Chapter 17: Loose Ends: Biological Intelligence

  • How does the brain produce cognition?
  • Don’t forget about the cognitive science experiments on human response time.
  • What happens in the intermediate levels of neuronal organization? Between single neurons and areas of the brain?
  • Maybe the neuron isn’t the fundamental computational unit of the brain, maybe it’s the cortical column.
  • Distributed sparse representations.
  • The farther apart two places are, the longer it takes to travel. Conversion from space to time.
  • Time matters in the brain.
  • Not everything connects to everything.
  • Cells in the higher levels of the visual system have much less spontaneous activity than in the lower regions.
  • Stabilize neurons through
    • Inhibition
    • Negative feedback loops
    • Maximum neuronal firing rate
    • Letting the voltage not reach the threshold potential
    • Increase the distance to let the potential dissipate
  • Hebbian synaptic learning probably occurs at the lowest level of organization, but what about the higher levels?

Figure 17.8

  • It’s theorized that larger assemblies can be more stable because of the extensive connections.
  • “The secret of a good memory is thus the secret of forming diverse and multiple associations with every fact we care to retain.” Think back to the Russian reporter and the memory palace.

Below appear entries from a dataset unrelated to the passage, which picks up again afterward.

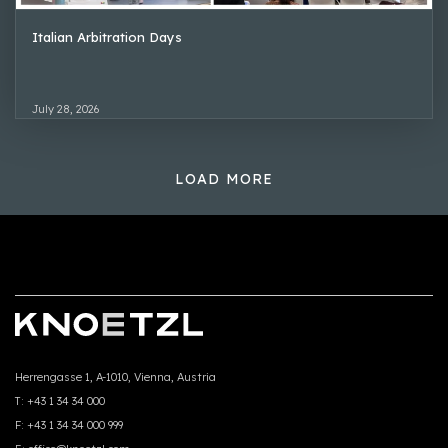
Italian Arbitration Days
July 28, 2026
LOAD MORE
Herrengasse 1, A-1010, Vienna, Austria
T:
+43 1 34 34 000
F:
+43 1 34 34 000 999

Chapter 18: The Near Future

  • The computer could calculate any logical function, a universal device, it could become anything but was in itself nothing.
  • Computers aren’t fault tolerant. If one bit changes, the entire program changes.

Chapter 19: Apotheosis: Yes! Or No?

  • Three types of computers
    • Digital
    • Analog
    • Brain-like
  • Brains are between digital and analog. It’s like analog because of how specialized the hardware is but it’s like digital because of how generalized the software is.
  • The flexibility from learning and association.